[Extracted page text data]
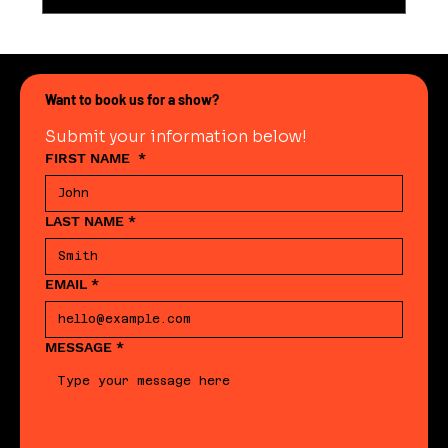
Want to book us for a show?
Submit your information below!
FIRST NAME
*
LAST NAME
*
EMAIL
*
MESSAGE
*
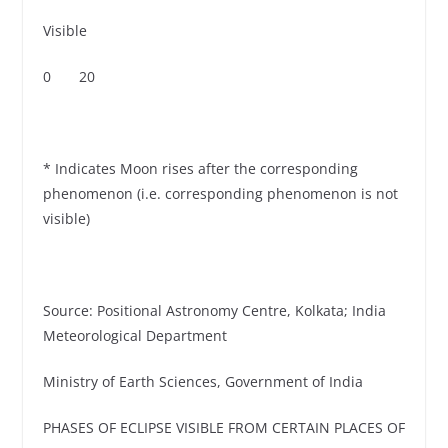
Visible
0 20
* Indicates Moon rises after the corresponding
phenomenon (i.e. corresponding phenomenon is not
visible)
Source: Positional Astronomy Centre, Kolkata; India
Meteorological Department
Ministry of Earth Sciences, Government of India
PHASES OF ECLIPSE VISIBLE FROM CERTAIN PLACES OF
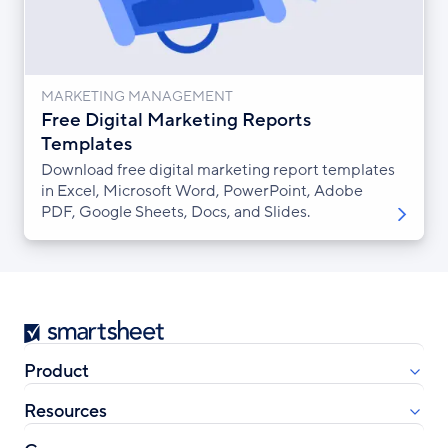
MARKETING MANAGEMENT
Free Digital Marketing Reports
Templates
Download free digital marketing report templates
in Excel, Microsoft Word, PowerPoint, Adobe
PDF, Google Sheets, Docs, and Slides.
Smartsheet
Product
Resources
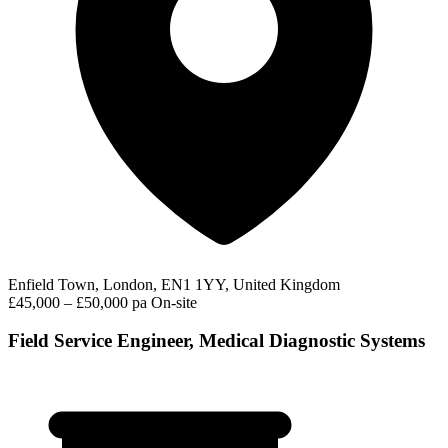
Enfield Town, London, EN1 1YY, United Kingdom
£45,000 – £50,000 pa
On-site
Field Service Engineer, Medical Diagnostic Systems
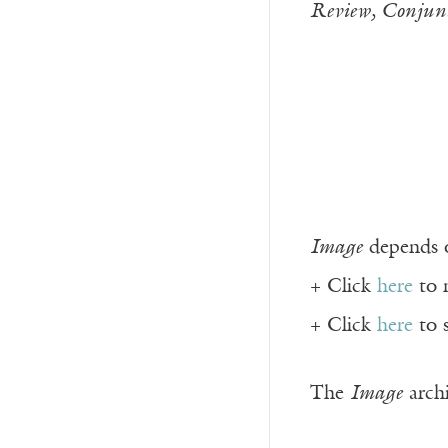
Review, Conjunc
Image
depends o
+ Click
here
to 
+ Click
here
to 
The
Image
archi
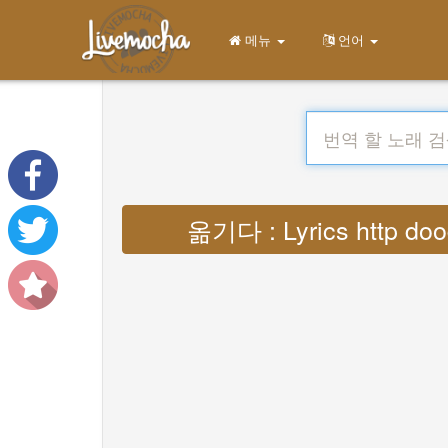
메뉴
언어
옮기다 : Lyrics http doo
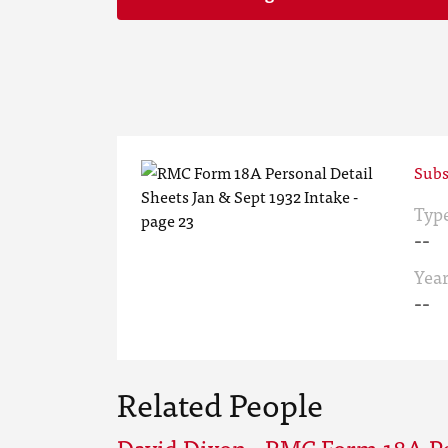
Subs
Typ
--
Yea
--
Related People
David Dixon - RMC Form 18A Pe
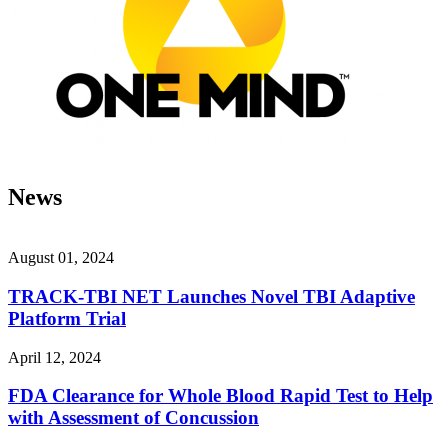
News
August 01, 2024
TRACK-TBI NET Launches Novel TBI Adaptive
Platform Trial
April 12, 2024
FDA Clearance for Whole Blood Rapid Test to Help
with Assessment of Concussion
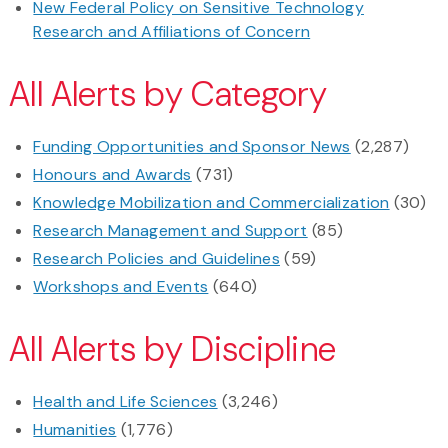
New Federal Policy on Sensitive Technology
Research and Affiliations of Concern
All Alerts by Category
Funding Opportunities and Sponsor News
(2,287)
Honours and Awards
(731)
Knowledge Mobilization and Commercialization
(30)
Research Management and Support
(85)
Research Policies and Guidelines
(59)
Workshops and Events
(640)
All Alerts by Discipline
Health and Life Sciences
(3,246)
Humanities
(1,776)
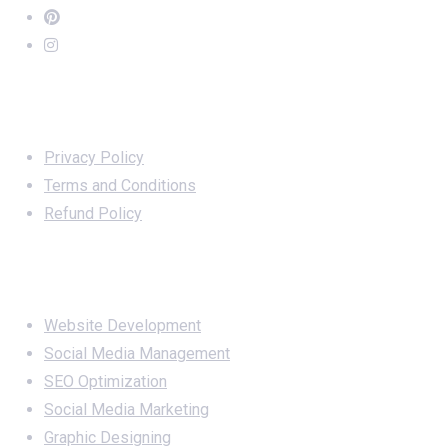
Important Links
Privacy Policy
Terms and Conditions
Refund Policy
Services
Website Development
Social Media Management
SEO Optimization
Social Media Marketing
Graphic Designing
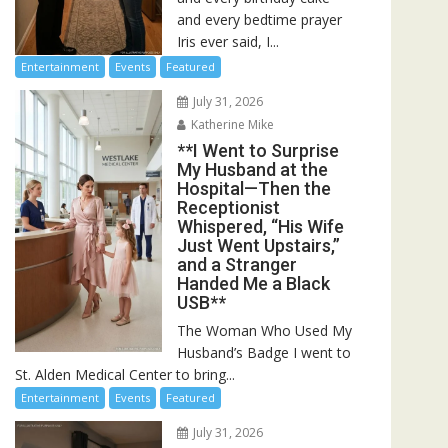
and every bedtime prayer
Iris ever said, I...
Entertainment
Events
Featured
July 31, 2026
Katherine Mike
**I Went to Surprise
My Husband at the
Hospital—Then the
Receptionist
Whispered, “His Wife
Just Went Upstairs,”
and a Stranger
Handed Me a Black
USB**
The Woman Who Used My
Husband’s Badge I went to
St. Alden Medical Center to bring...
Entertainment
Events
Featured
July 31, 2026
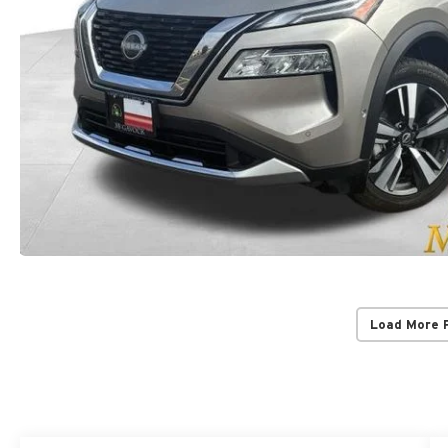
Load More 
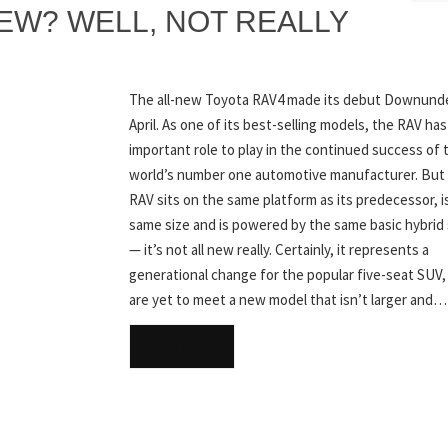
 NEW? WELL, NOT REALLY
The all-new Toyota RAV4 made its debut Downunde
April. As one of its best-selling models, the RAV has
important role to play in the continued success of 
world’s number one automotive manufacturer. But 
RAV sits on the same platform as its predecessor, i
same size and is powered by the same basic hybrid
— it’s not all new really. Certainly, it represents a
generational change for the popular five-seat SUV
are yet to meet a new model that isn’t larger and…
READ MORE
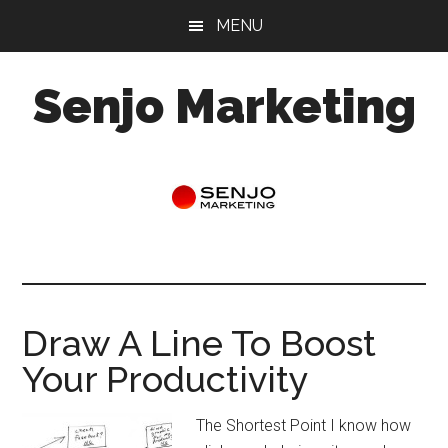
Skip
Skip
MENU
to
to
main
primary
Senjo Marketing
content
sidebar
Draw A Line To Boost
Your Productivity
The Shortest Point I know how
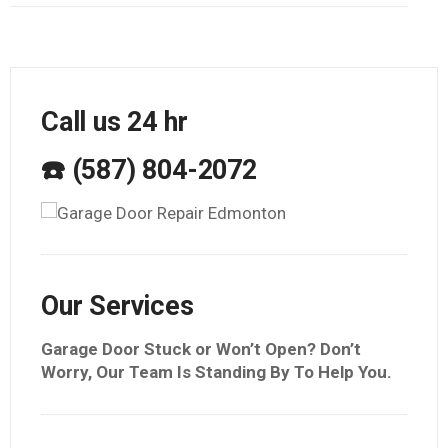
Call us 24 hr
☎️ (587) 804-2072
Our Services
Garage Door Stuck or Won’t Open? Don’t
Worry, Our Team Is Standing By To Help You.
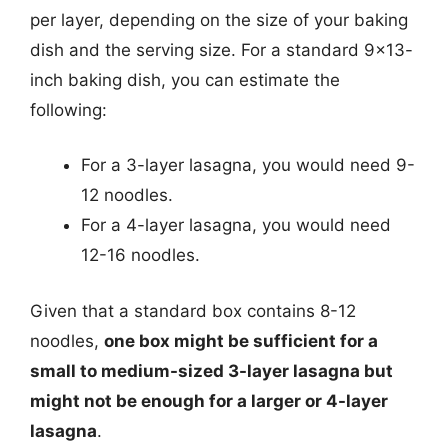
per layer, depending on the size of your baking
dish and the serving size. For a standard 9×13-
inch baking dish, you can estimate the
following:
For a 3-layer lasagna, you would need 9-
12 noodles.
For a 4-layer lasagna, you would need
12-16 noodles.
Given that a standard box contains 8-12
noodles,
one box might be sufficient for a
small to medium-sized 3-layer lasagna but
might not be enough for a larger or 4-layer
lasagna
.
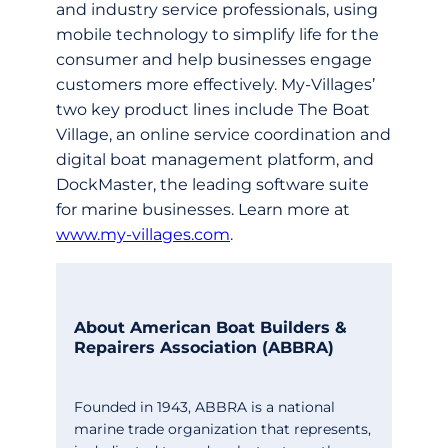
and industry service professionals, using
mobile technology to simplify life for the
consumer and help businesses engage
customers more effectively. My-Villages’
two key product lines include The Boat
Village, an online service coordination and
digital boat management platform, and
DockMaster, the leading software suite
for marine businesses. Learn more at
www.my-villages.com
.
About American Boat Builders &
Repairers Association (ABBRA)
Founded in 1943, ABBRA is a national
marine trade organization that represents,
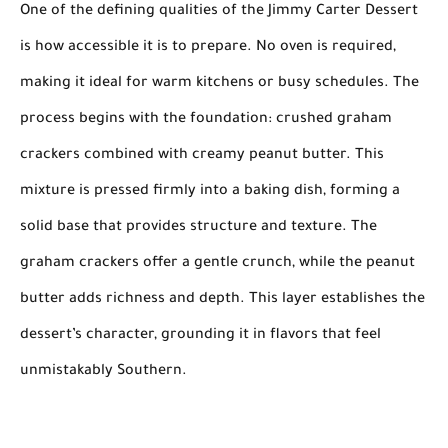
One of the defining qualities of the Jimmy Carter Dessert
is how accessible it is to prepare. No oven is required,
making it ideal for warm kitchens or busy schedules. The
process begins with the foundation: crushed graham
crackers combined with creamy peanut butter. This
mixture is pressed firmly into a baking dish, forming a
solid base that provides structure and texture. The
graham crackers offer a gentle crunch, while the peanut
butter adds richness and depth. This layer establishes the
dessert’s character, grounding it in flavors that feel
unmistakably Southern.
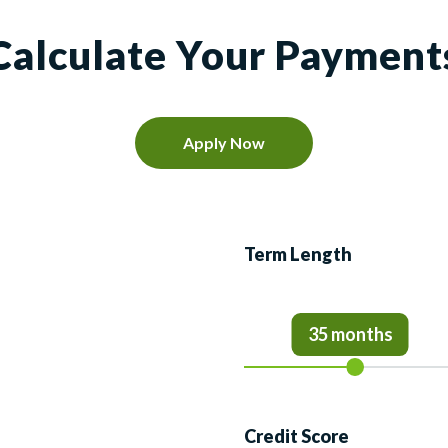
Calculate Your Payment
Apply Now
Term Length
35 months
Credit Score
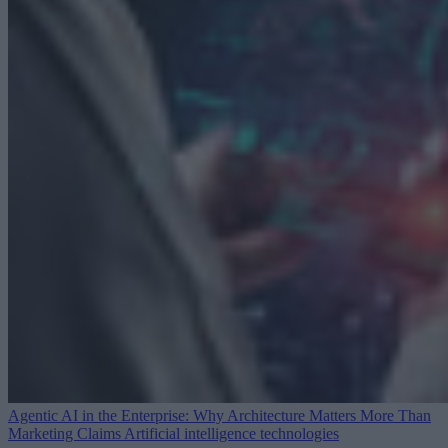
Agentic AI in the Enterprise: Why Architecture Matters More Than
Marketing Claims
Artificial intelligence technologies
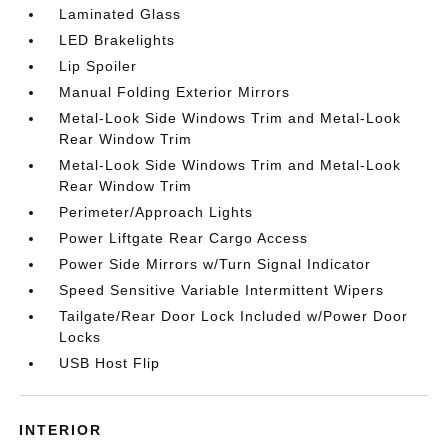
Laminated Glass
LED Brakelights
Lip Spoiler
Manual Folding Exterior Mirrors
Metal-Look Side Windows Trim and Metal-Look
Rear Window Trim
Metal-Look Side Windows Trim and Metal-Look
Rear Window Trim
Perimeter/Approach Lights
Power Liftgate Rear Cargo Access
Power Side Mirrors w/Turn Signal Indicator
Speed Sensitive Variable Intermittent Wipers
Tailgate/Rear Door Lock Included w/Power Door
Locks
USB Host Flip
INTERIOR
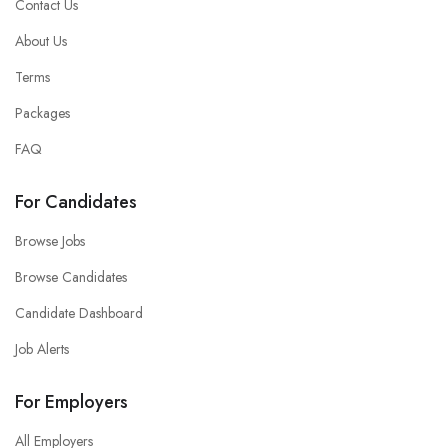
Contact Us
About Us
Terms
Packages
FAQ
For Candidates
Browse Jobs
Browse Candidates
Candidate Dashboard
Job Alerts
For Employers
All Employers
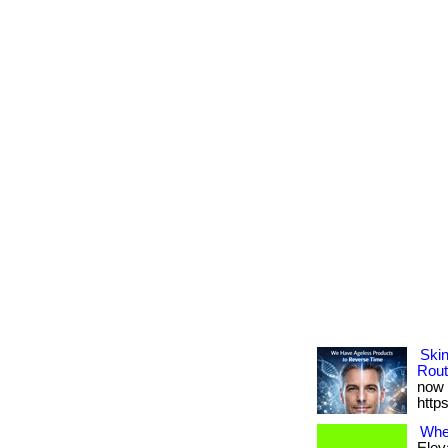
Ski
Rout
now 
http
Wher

TASK ITEM =
Your task is to say how many lines in the entries above contain the word "ABBRA". Please write only the number.

RESPONSE BELOW =
2